The newest Fantastic Four movie disaster answers one question, but raises at least one other.
From the menorah conveniently planted in a background shot, we learn that Ben Grimm was indeed Jewish. But from all of the later scenes featuring The Thing, we find ourselves asking the question “Was Ben Grimm’s mohel a raving lunatic with gardening shears?”
This is because The Thing is naked throughout the movie. He didn’t even call Fin Fang Foom to borrow some undies. He should have. Then he would have had an excuse to walk out on this remarkably tedious motion picture. In this movie, The Thing has no, ahh, man-thing.

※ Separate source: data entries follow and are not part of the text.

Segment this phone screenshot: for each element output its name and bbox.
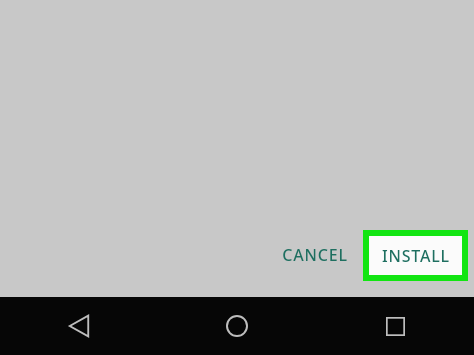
button[interactable]: Back <box>0 297 158 355</box>
staticText: INSTALL <box>382 245 450 267</box>
button[interactable]: Home <box>158 297 316 355</box>
staticText: CANCEL <box>282 244 348 266</box>
button[interactable]: INSTALL <box>369 236 462 275</box>
button[interactable]: Recent apps <box>316 297 474 355</box>
button[interactable]: CANCEL <box>278 240 352 270</box>
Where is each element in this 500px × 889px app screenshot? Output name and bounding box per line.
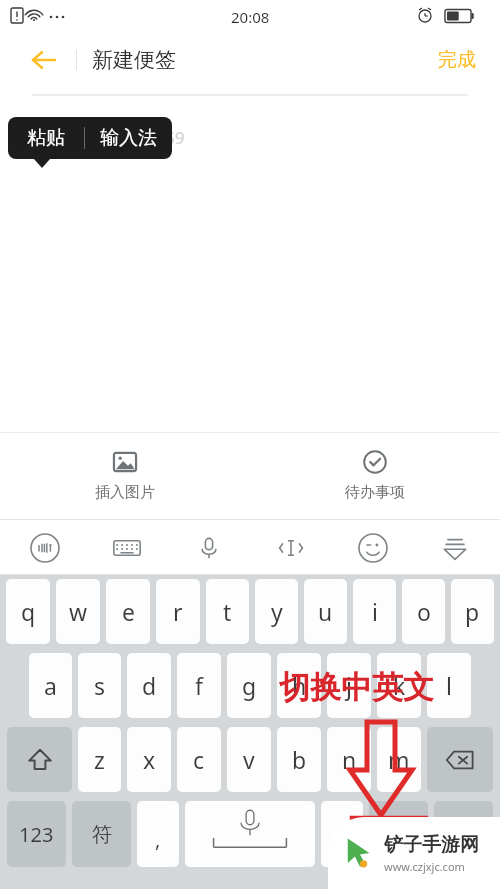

That wasn’t the worst part and, to be fair, it wasn’t the best part either. It was just as boring as the rest of this movie. There were worse elements. A story with so many holes you’d think you were driving down Manhattan’s FDR Highway. A lead cast that would have been better deployed in an adaptation of Power Pack. A Doctor Doom so poorly designed you’ll believe Galactus looked better in Rise of the Silver Surfer, the previous Fantastic Four film fiasco.
Worse still, and, actually the worst thing to happen in a superhero movie in over ten years…
Jack Kirby’s name was nowhere to be found!
Stan Lee was noted as an executive producer. This was a contractual honorific, so as far as I’m concerned neither Stan nor Jack were mentioned. They certainly were not credited with creating even the characters.
I have a special connection to the property. Fantastic Four #1 was the first Marvel comic I ever bought. Yes, that’s the first Fantastic Four #1. Didn’t you read last week’s column? Anyway, I had just turned 11 and I had never, ever read a comic book that was half as… fantastic. It strip-mined my sense of wonder. I reread it immediately. And then, I read it again.
O.K. So I’m a fanboy. They didn’t make this current Fantastic 4 movie (that’s how it’s spelled in the credits) for geriatric fanboys. They made this movie for people who have been shooting cocaine for a week and need something to put themselves to sleep. The best part of this movie was the popcorn and, like the movie, it was overpriced.
Here’s the plot: a bunch of kids invent a machine that causes the audience to immediately zone out. The end.
That Roger Corman-produced movie from a quarter century ago was Citizen Kane compared to this new waste of CGI. The Corman film is vastly superior in this release in at least one respect.
They never released that first, first Fantastic Four movie.
(Thanks to my pal Danny Fingeroth for letting me test some of this out on him.)